DATASET EXTRACT Block Start

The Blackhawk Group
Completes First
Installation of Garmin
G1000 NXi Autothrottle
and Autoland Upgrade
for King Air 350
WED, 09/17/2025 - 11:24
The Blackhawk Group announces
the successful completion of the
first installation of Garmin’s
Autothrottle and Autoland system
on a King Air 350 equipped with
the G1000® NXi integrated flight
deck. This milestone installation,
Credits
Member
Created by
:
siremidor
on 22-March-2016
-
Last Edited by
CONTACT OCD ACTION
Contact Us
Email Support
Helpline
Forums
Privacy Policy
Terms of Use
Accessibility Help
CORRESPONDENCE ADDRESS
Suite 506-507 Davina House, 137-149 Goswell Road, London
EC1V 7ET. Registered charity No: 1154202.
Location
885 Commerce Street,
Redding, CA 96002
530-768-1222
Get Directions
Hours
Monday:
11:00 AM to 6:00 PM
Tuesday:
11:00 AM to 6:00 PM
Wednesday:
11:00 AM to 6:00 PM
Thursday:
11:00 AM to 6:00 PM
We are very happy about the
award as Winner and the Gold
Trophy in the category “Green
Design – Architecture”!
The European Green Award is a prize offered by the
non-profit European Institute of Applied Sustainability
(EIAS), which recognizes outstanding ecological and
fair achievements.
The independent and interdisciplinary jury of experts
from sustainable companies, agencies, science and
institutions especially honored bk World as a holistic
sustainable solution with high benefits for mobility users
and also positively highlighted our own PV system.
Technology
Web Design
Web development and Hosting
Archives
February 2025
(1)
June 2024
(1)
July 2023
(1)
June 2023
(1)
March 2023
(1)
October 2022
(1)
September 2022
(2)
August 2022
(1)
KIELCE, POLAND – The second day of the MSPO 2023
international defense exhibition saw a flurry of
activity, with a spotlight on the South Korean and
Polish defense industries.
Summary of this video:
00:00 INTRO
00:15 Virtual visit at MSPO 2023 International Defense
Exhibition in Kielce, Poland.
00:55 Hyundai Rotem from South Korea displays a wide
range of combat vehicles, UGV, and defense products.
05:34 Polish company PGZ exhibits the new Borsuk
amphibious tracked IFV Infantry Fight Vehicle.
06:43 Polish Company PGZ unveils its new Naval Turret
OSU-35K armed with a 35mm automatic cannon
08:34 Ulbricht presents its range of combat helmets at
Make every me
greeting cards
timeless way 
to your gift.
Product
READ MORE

DATASET EXTRACT Block End

Line by line, check the listing above for the string "MSPO" and say how many lines have it, giving the number alone.

■ TASK RESPONSE ■
2